Moving from the outside in

Clockwise: A tourist tries a hand at shaving wood under the instruction of a Yonglian villager. A Yonglian villager surnamed Chen weaves bamboo wares. Elderly people in Yonglian enjoy billiards. Photos by Gao Erqiang / China Daily

Zhangjiagang's government is innovating policies to transform its migrant workers into 'new citizens'. Chen Jie and Erik Nilsson report in Zhangjiagang, Jiangsu province.

Fan Huiping has seen both sides of migrant life. He joined the exodus of workers who left Jiangsu province's Zhangjiagang city in the 1980s, when it was a poor farming settlement. He now lives among the 600,000 migrants who flock to his hometown-turned-boomtown, where the average annual per capita GDP is about $23,000 - 4 times the national figure. That's why he supports the city government's New Citizens Initiative, which seeks to better balance privileges enjoyed by migrants - whom the city instead calls "new citizens" - and locals.

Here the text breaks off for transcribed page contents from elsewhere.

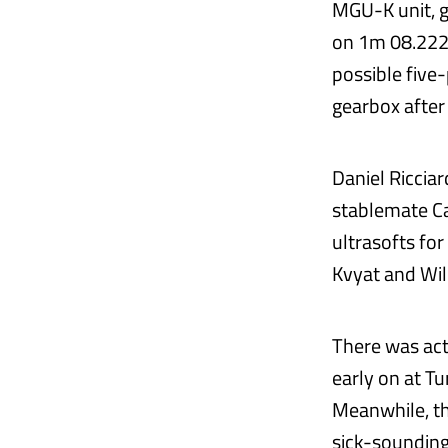
MGU-K unit, g
on 1m 08.222s.
possible five-
gearbox after
Daniel Riccia
stablemate Ca
ultrasofts for
Kvyat and Wil
There was act
early on at Tu
Meanwhile, th
sick-sounding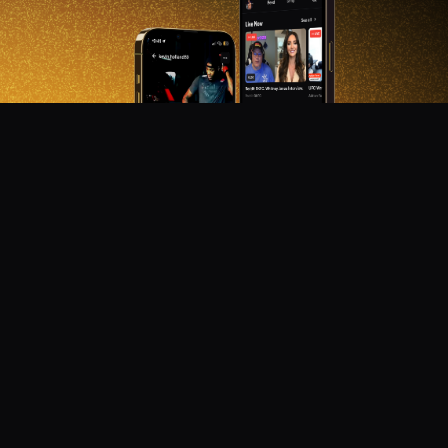
DON'T MISS OUT!
Get notified about new products, merch drops, and
upcoming streams.
Subscribe
Emails subject to
privacy policy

"Because I worked outside, I know the hardship," he says. "We need migrant workers. We must trust and help them."

Fan, who was born in Yongshun village, says he's also happy to see local rural and urban hukou (residency permits) equalize. In some cases, distinctions are completely erased by the city's experimental "jiating" (family) hukou.

Fan followed his brothers to Shaanxi's provincial capital Xi'an to work as a tailor for 16 years until his return in 2001. "People here couldn't afford school in the 1970s and '80s," Fan recalls. "My parents and their generation didn't believe education was important. They thought we should learn a trade, work outside and send money home."

But Fan believes his 16-year-old son needs more. "I know how important study and degrees are," Fan says.

"That's a mindset shift."

Decades ago, entire villages would work in one trade. Fan's concentrated on tailoring, while his wife's became drivers. It was virtually unheard of for a woman - especially from the countryside - to learn to drive when she started in 1987. Their household can earn about 13,000 yuan ($2,000) a month - several times more than cabbies in mega-cities.

Fan was able to swap his rural hukou for an urban one when he bought a downtown house in 2002. "But I don't sense much difference between urbanites and villagers anymore," he says.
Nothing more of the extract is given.